1) Increase writing time during the week from 1 hour to 1 1/2 hour per day.

Success. I started writing 1 1/2 hours a day on January 1 and, other than a few vacation days in which I gave myself permission to play hookey, I haven't missed a day since. If I fall short one day, I make it up the next day.

2) Increase writing time on the weekend from 1 hour to 3 hours per day.

Failure. I did well for about two months, then life got in the way. Still, I manage to squeeze in 3 hours of writing on the occasional slow Saturday or Sunday.

3) Cut way back on Facebook. Ten minutes a day should do it.

Failure. This has been an ongoing challenge for me. I waste too much not just on Facebook but all social media. Sometimes it's easy to convince yourself that it's a good investment of time, that it's important to keep marketing yourself online. But the payoff I've seen from social media marketing is minimal. It's just a huge time sink, and one I can't afford to keep indulging.

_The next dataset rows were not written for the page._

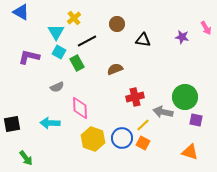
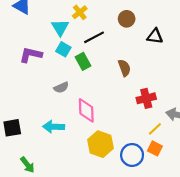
brown semicircle: (115, 69) -> (124, 68), turned 91
blue circle: (122, 138) -> (132, 155), moved

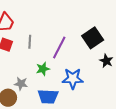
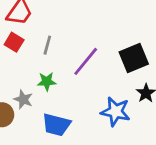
green star: (43, 69) -> (47, 81), moved
blue star: (73, 79) -> (116, 112), moved

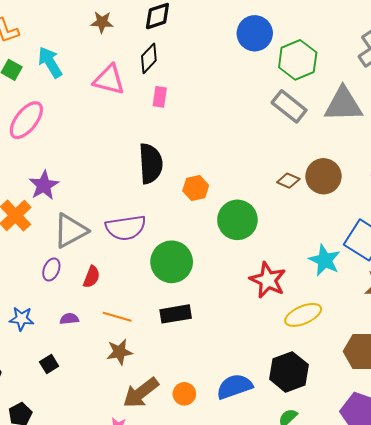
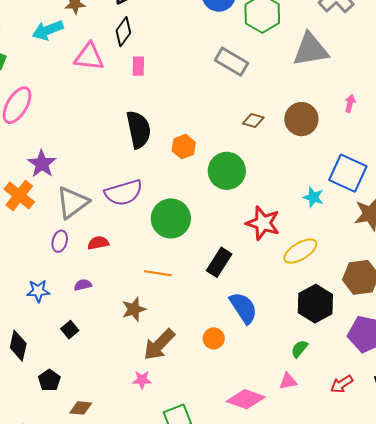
cyan arrow: (50, 62) -> (48, 30), moved, turned -72
gray rectangle: (289, 106) -> (231, 62), moved
brown diamond: (288, 181) -> (253, 121), moved
cyan star: (325, 260) -> (313, 197), size x0.7
red semicircle: (92, 277) -> (98, 243), turned -115
black rectangle: (176, 314) -> (219, 262), moved, turned -40
orange line: (117, 317) -> (158, 273), moved
black hexagon: (289, 372) -> (315, 304), moved
blue semicircle: (234, 387) -> (243, 308), moved, turned 84
orange circle: (184, 394) -> (214, 338), moved

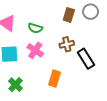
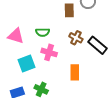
brown cross: (67, 44) -> (76, 38), turned -32

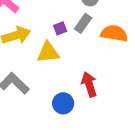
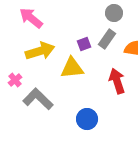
red arrow: (89, 84) -> (117, 81), moved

4) Only submit to markets that pay.

Halfway success. I did submit to a few markets that didn't pay, but these were for special opportunities that I wanted to get involved with for reasons other than money. But for the most part, I managed to avoid the siren call of those countless playwriting contests that offer a reading or production as their only prize. My total submission count for the year was 108, which was down significantly from each of the last two years. I expect that my submission count will continue to drop as I increasingly focus on youth plays, which I can submit directly to Pioneer and other publishers without the need to get productions first.

5) Get Million Dollar Meatballs published.

Success. The play was published by Pioneer Drama Service in August.

6) Get You're Driving Me Crazy published

Success. The play was published by Pioneer Drama Service in November.

7) Get my first professional production for Kill the Critic!

Failure. I did get a second production of this play, in Austin, TX, but this was by an amateur group. Sadly, none of the professional theatre companies I've submitted the play to have shown any interest. And I don't understand why. This is probably my funniest play, and everyone who sees it seems to love it.

8) Finish the school play I'm currently working on.

Success. While I didn't want to give any details at the time, I can tell you now that this play was How I Met Your Mummy. I finished writing it in March and it was published by Pioneer Drama Service in December. I may never get another three-play year again, but as I'm starting to build up my portfolio, I'll gladly take this one.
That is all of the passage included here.